There are some nice features on all versions, too, like the Theater mode that records your matches and lets you view them from any angle or perspective, edit, and upload footage. Color blind assistance mode will be very helpful for those that could use it, although any other disability is probably not very well covered since the game's so fast and furious in online play. Matchmaking and online play has been smooth and issue-free on all versions for me so far, even with millions of gamers jumping on to play, so kudos to the Xbox Live and Steam support staff who have made that possible.

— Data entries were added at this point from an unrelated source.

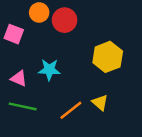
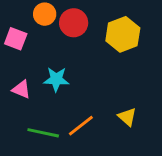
yellow hexagon: (108, 57) -> (123, 34), moved
yellow triangle: (100, 103) -> (127, 117), moved
green line: (23, 106) -> (43, 133), moved

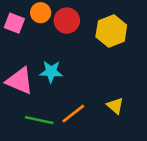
pink square: (16, 39) -> (14, 23), moved
pink triangle: (21, 89) -> (20, 81), size x1.6

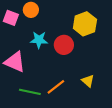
red circle: (67, 21) -> (64, 45), moved
cyan star: (51, 72) -> (39, 40), moved

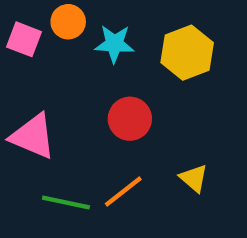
cyan star: (39, 40) -> (114, 44), moved
red circle: (64, 45) -> (130, 119), moved

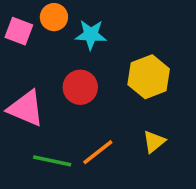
yellow hexagon: (187, 53) -> (149, 77), moved
red circle: (130, 119) -> (80, 87), moved
yellow triangle: (194, 178) -> (154, 142), turned 40

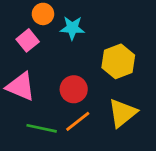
pink square: (19, 31) -> (28, 40), moved, turned 30
red circle: (80, 87) -> (74, 89), moved
yellow triangle: (154, 142) -> (122, 113), size x1.6

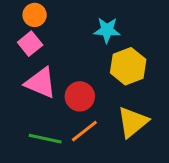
orange circle: (43, 14) -> (35, 15), moved
cyan star: (72, 28) -> (107, 30), moved
pink triangle: (21, 86) -> (41, 83), moved

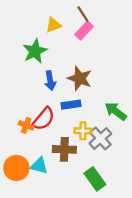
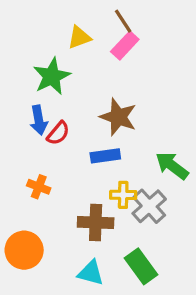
blue arrow: (50, 81) -> (39, 120), moved
red semicircle: (44, 119) -> (58, 133), moved, size x0.7
cyan triangle: (39, 166) -> (91, 273), moved

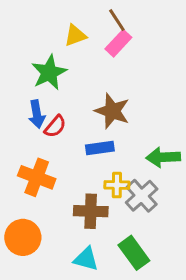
green arrow: (172, 166) -> (163, 157), turned -40
orange cross: (39, 187) -> (37, 177), size x1.6

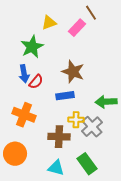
brown line: (117, 20) -> (91, 13), moved

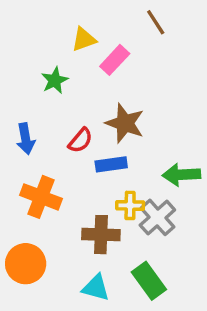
pink rectangle: (77, 28) -> (115, 60), moved
green star: (32, 47) -> (55, 80), size x0.7
blue arrow: (24, 74) -> (26, 139), moved
red semicircle: (36, 82) -> (80, 140), moved

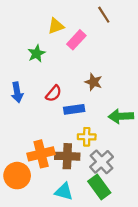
brown star: (125, 123) -> (94, 82), moved, size x0.7
orange cross: (41, 197) -> (41, 154), moved, turned -35
gray cross: (157, 217) -> (102, 162), moved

Despite feeling some fatigue with the reuse of this same formula repeatedly, Call of Duty: Modern Warfare 3 still winds up being everything I expected, and it even includes a few extra additions and improvements I didn't expect. Of course, my expectations were also rather tempered, because I knew that there was no way Infinity Ward or Activision were going to make big, sweeping changes to the franchise this year. Still, some of the series' most dedicated online players will see even the slightest positive change to have huge and far-reaching results and while I can't really agree that any one adjustment could possibly be any kind of earth-shattering revolution in FPS gameplay, adding them all up makes for a concentration of the core Call of Duty experience down to an even tighter, more intense format. I might not agree that this is the direction the series needed to move in, but I fully admit to being in the minority amongst many FPS fans, and at least it does show that the developers are listening to their dedicated and hardcore fanbase. And that's exactly what Modern Warfare 3 needed to do.